DATASET EXTRACT

######

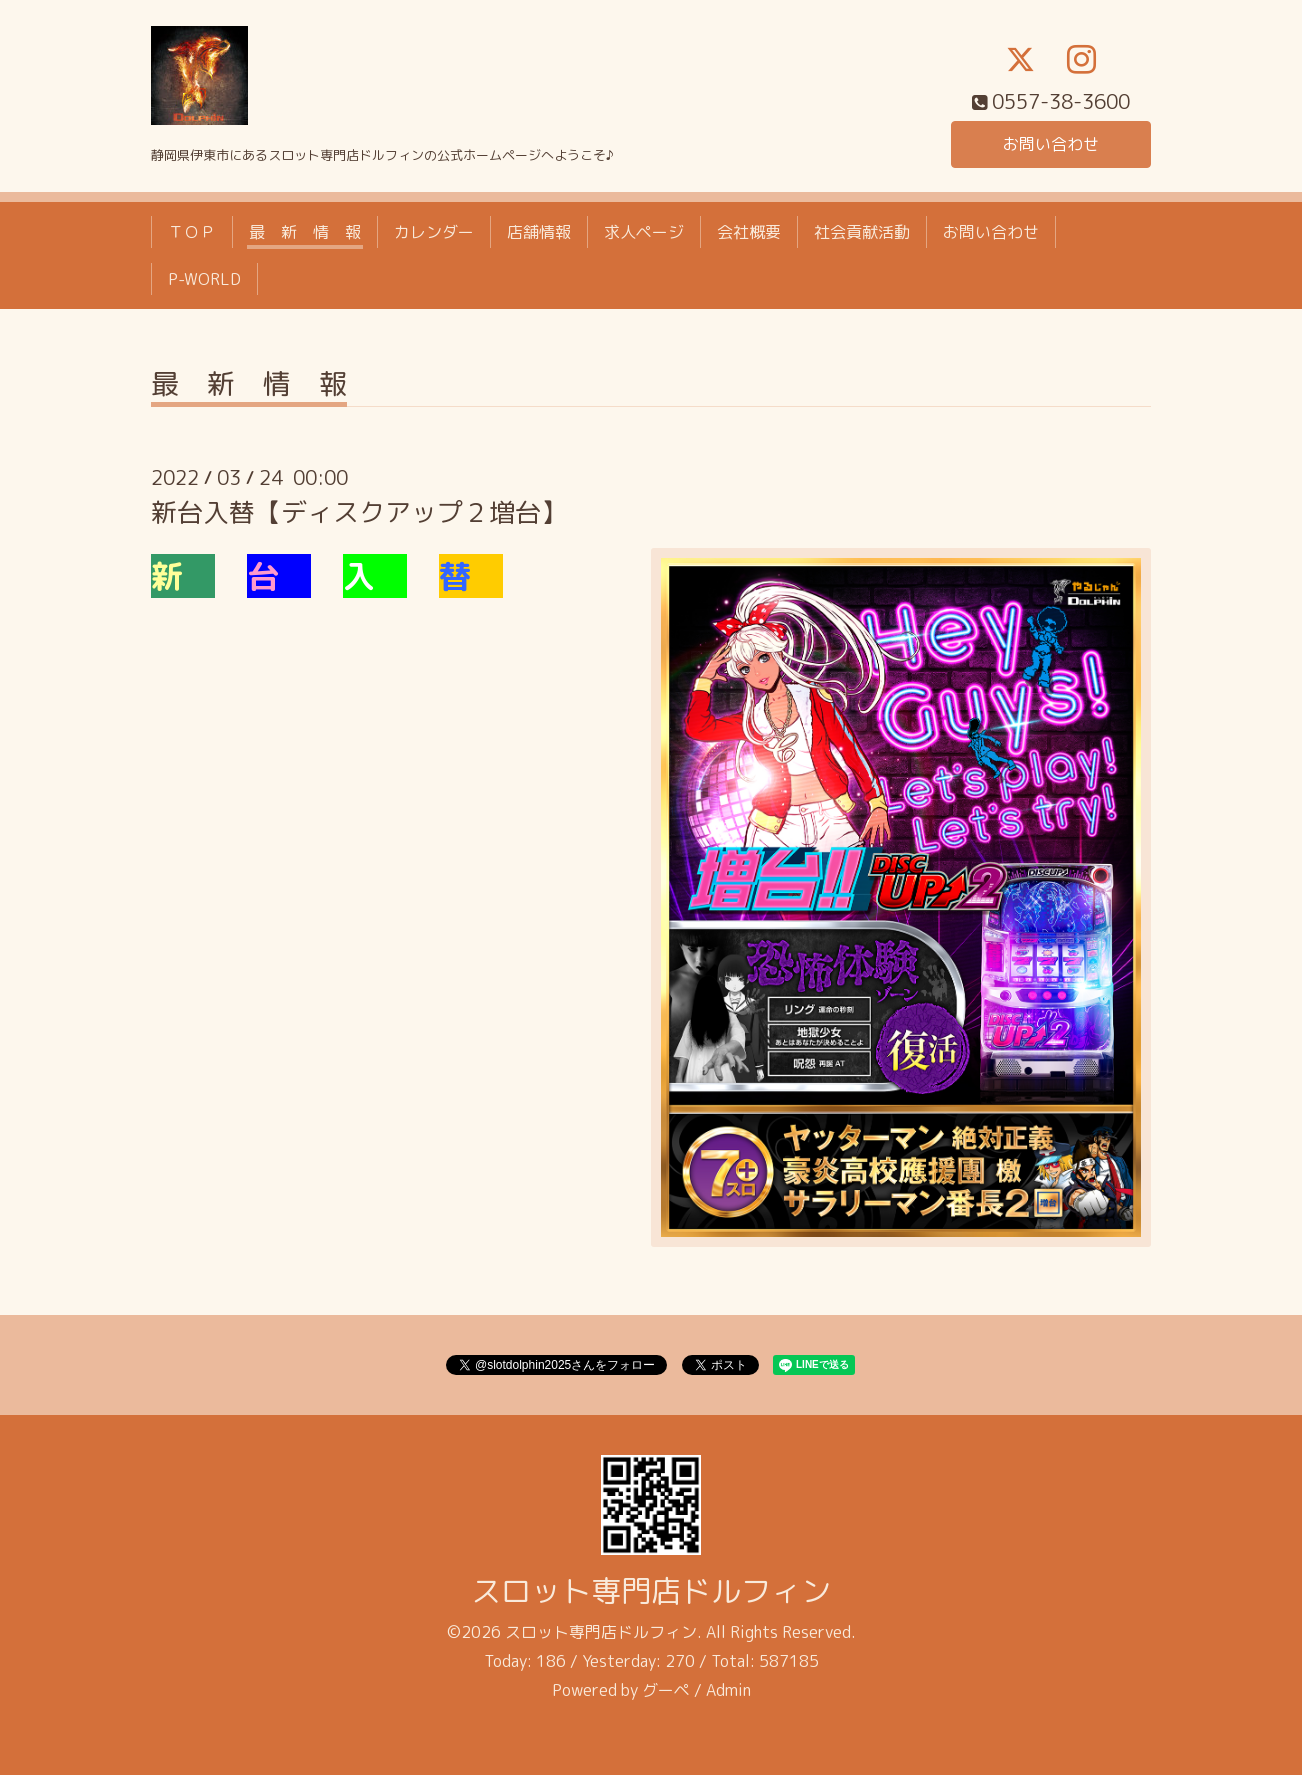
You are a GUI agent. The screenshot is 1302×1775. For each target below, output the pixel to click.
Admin (728, 1690)
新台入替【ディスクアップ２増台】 (359, 512)
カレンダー (434, 232)
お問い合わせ (1051, 144)
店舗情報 (539, 232)
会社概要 (749, 232)
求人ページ (644, 232)
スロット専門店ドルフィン (651, 1591)
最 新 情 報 (305, 232)
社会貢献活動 (862, 232)
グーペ (666, 1690)
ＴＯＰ (192, 232)
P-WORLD (204, 279)
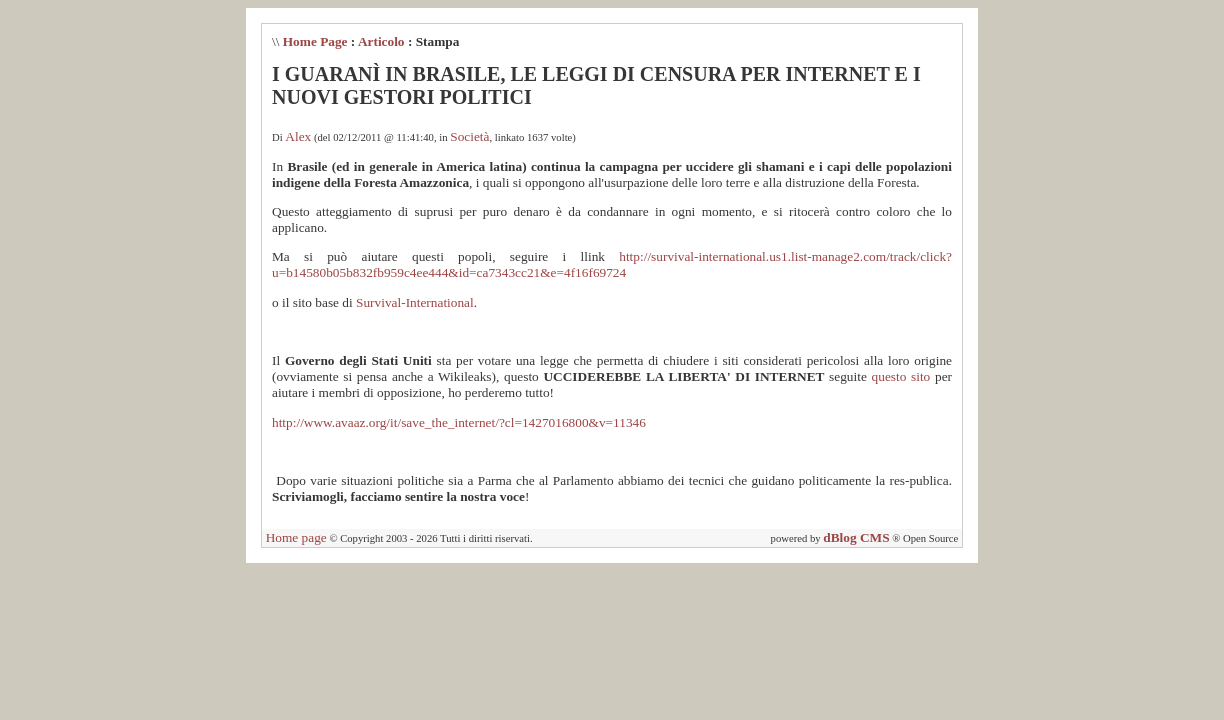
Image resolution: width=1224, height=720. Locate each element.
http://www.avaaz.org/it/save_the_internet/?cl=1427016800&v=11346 (459, 422)
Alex (298, 136)
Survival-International (415, 302)
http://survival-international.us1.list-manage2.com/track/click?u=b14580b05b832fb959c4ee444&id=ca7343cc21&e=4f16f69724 (612, 264)
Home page (296, 537)
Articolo (381, 41)
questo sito (901, 376)
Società (469, 136)
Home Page (315, 41)
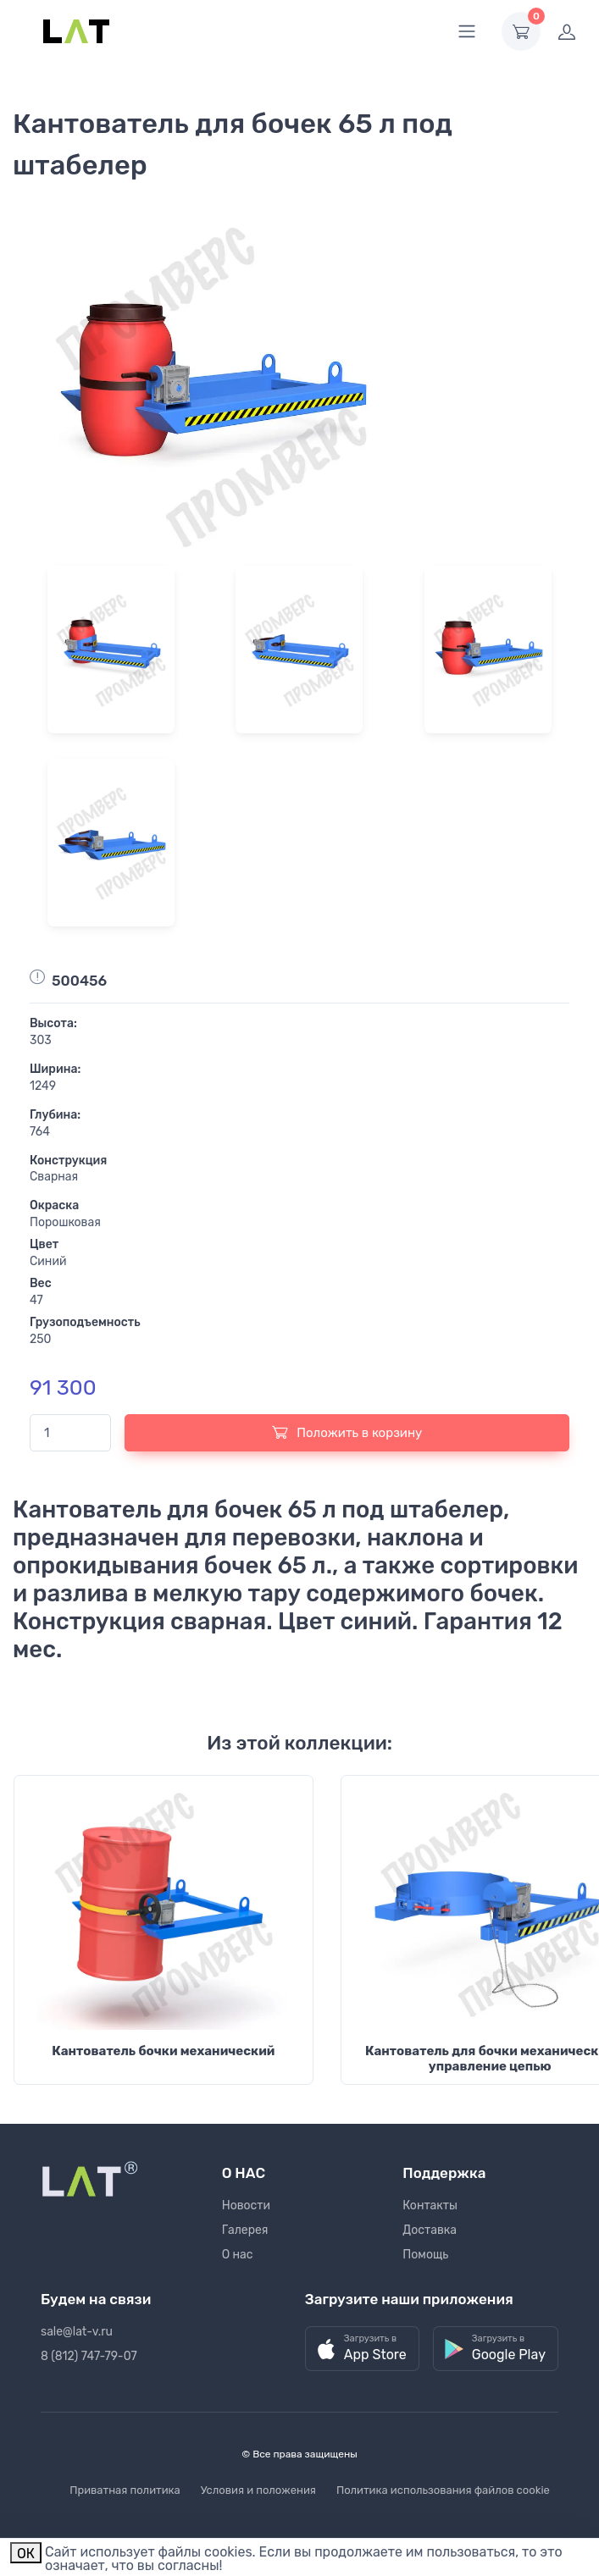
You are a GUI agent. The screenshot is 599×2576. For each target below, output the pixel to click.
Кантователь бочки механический (163, 2051)
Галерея (245, 2230)
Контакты (430, 2205)
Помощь (425, 2254)
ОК (26, 2554)
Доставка (429, 2230)
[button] (362, 2348)
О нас (237, 2254)
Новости (246, 2205)
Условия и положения (258, 2490)
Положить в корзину (347, 1432)
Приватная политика (124, 2490)
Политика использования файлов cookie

######

TASK PROMPT
Give every record again without changing a word. Exclude the pictures.

SOLUTION TO THE EXERCISE
You are a GUI agent. The screenshot is 1302×1775. For each target below, output the pixel to click.
Admin (728, 1690)
新台入替【ディスクアップ２増台】 (359, 512)
カレンダー (434, 232)
お問い合わせ (1051, 144)
店舗情報 (539, 232)
会社概要 (749, 232)
求人ページ (644, 232)
スロット専門店ドルフィン (651, 1591)
最 新 情 報 (305, 232)
社会貢献活動 (862, 232)
グーペ (666, 1690)
ＴＯＰ (192, 232)
P-WORLD (204, 279)
Image resolution: width=1224, height=720. Locate each element.
http://www.avaaz.org/it/save_the_internet/?cl=1427016800&v=11346 (459, 422)
Alex (298, 136)
Survival-International (415, 302)
http://survival-international.us1.list-manage2.com/track/click?u=b14580b05b832fb959c4ee444&id=ca7343cc21&e=4f16f69724 (612, 264)
Home page (296, 537)
Articolo (381, 41)
questo sito (901, 376)
Società (469, 136)
Home Page (315, 41)
You are a GUI agent. The screenshot is 599×2576. For each target below, output the pixel to click.
Кантователь бочки механический (163, 2051)
Галерея (245, 2230)
Контакты (430, 2205)
Помощь (425, 2254)
ОК (26, 2554)
Доставка (429, 2230)
[button] (362, 2348)
О нас (237, 2254)
Новости (246, 2205)
Условия и положения (258, 2490)
Положить в корзину (347, 1432)
Приватная политика (124, 2490)
Политика использования файлов cookie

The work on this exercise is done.